Convalescent Plasma (CP) from patients who recovered from COVID-19 may present neutralizing antibodies against viral protein S of SARS-CoV-2 and emerged as a potential therapeutic alternative for patients with severe infection at the beginning of the COVID-19 pandemic breakout. Thus, this study aimed to evaluate the effect and safety of CP treatment in patients with severe COVID-19.
We designed a quasi-experimental study that included 156 patients with SARS-CoV-2 infection confirmed by RT-qPCR and severe symptoms who received CP. As a control group, we selected a historical cohort of 113 individuals admitted with COVID-19 and severe symptomatology before the starting date of the study. Clinical status and mortality during the study period were recorded.

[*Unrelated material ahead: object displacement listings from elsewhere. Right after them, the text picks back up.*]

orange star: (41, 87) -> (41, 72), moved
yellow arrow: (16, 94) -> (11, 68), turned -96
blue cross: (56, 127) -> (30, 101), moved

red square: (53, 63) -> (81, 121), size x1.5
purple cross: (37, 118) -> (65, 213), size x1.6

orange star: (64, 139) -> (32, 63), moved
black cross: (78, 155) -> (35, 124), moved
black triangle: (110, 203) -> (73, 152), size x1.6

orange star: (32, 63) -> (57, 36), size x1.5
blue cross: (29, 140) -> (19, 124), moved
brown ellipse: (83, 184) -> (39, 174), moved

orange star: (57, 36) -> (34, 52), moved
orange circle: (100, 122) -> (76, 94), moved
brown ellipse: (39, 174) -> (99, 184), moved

There were no adverse reactions to CP administration. In the CP group, days on mechanical ventilation were significantly lower than the control group (2.8±5.08 days vs. 4.7±6.19 days; p= 0.0081). Moreover, a significant difference was observed in the number of days stayed in the critical patient unit (CPU) in CP vs. controls (4.2±5.47 vs. 5.8±6.39 days, p= 0.0281).

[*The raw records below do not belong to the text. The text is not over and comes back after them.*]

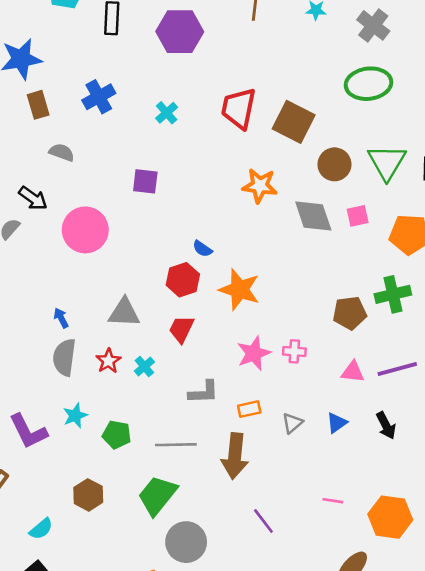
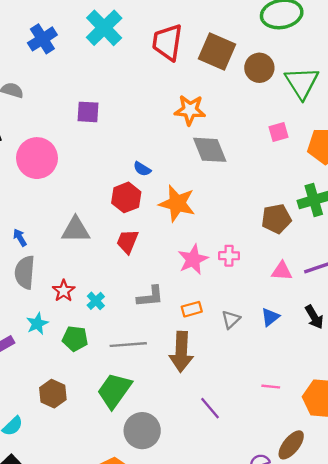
cyan cross: (167, 113) -> (104, 28), moved, size x1.8
brown circle: (334, 164) -> (259, 68), moved
gray diamond: (313, 216) -> (210, 150), moved
red star: (108, 361) -> (64, 291), moved
cyan cross: (144, 367) -> (96, 301), moved

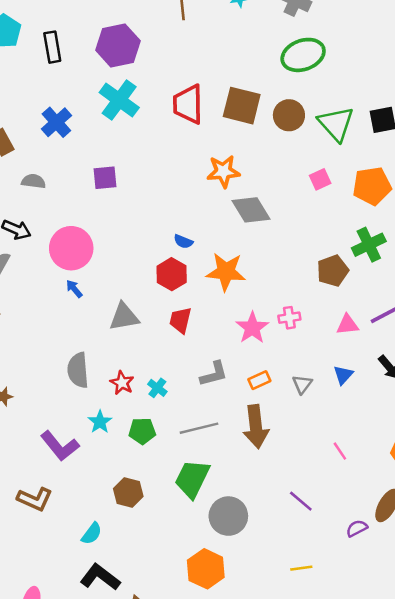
purple square: (88, 112) -> (105, 178), moved
blue arrow: (20, 238) -> (74, 289), moved
pink line: (271, 387) -> (340, 451), moved, turned 60
purple line: (210, 408) -> (301, 501), moved

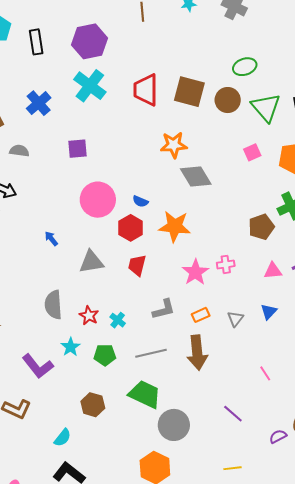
green ellipse: (303, 55) -> (245, 67), moved, size x0.7
pink circle: (71, 248) -> (98, 200), moved
green trapezoid: (192, 479) -> (145, 394), turned 88

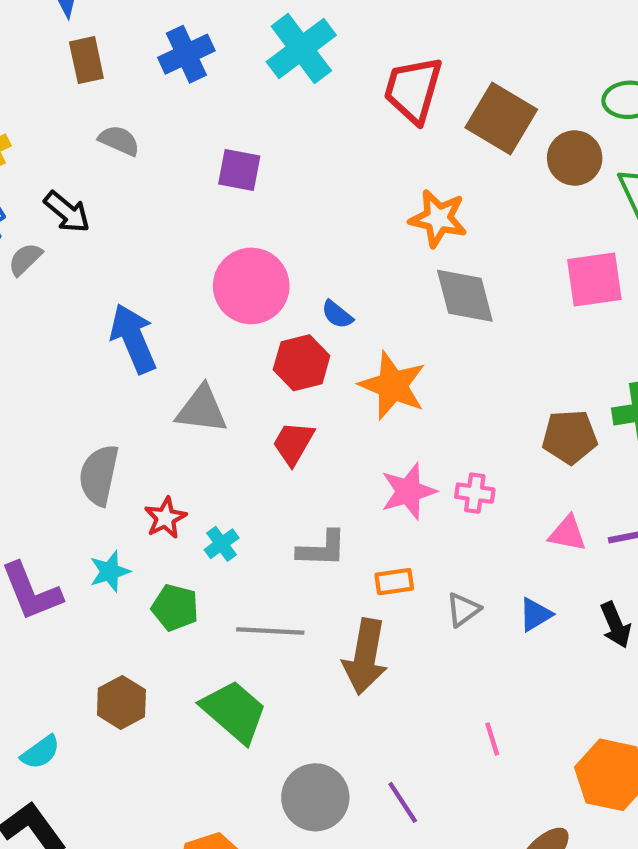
pink square: (252, 152) -> (594, 279), size x1.6
blue arrow: (51, 239) -> (133, 338), size x2.0
gray circle: (174, 425) -> (315, 797), moved

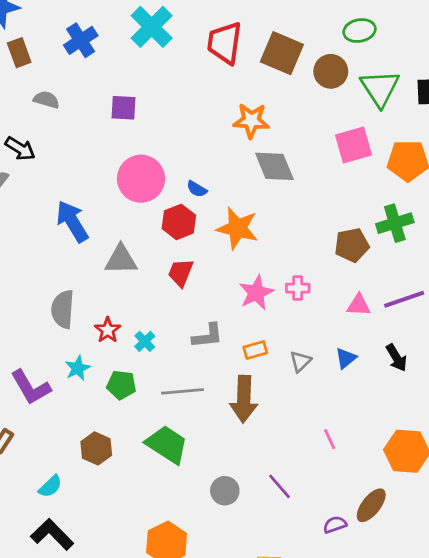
gray circle: (315, 797) -> (225, 491), size x0.7

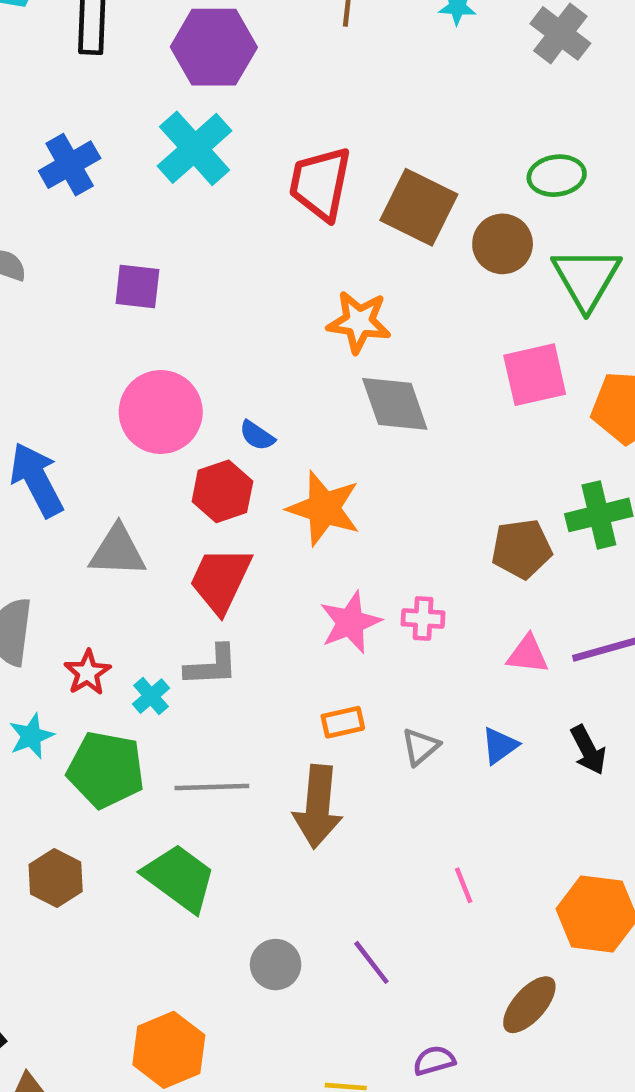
red trapezoid: (181, 273) -> (220, 580), size x1.4
gray L-shape: (208, 336) -> (212, 666), moved
green pentagon: (121, 385) -> (106, 770), size x1.5
purple semicircle: (335, 525) -> (434, 1061), moved

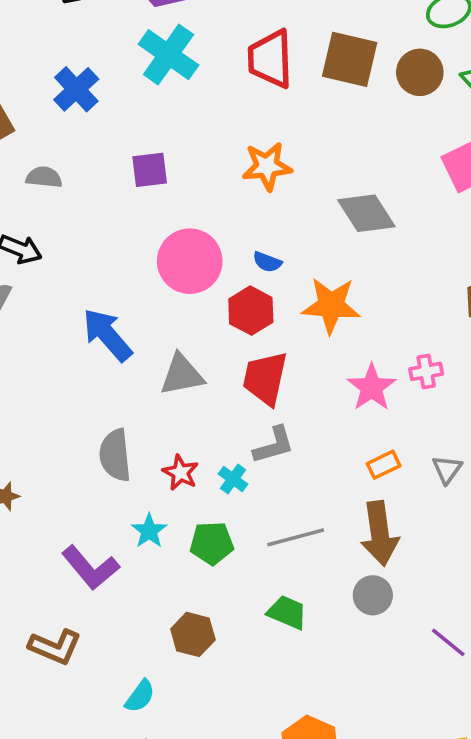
orange star: (359, 322) -> (267, 166), moved
green pentagon: (106, 770) -> (212, 543), size x0.7
green trapezoid: (179, 878) -> (287, 612), size x0.7
gray circle: (276, 965) -> (373, 595), moved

We observed no association between CP administration and survival at 14 days. Treatment with CP was safe and not associated with adverse events. In addition, using CP was associated with a reduction in both stay at the CPU and connection to mechanical ventilation.
从 COVID-19 中康复的患者的恢复期血浆(CP)可能会针对 SARS-CoV-2 的病毒蛋白 S 产生中和抗体,并在 COVID-19 大流行爆发初期成为严重感染患者的潜在治疗选择。因此,本研究旨在评估 CP 治疗对严重 COVID-19 患者的疗效和安全性。
我们设计了一项准实验研究,该研究纳入了 156 名通过 RT-qPCR 确诊为 SARS-CoV-2 感染且症状严重的患者,他们接受了 CP 治疗。作为对照组,我们选择了在研究开始日期之前因 COVID-19 且症状严重而入院的 113 名个体的历史队列。记录研究期间的临床状况和死亡率。
CP 给药无不良反应。CP 组的机械通气天数明显低于对照组(2.8±5.08 天 vs. 4.7±6.19 天;p=0.0081)。此外,CP 组与对照组在入住重症监护病房(CPU)的天数方面也存在显著差异(4.2±5.47 天 vs. 5.8±6.39 天,p=0.0281)。
我们未观察到 CP 给药与 14 天存活率之间存在关联。CP 治疗安全且与不良事件无关。此外,使用 CP 与减少 CPU 入住时间和机械通气连接相关。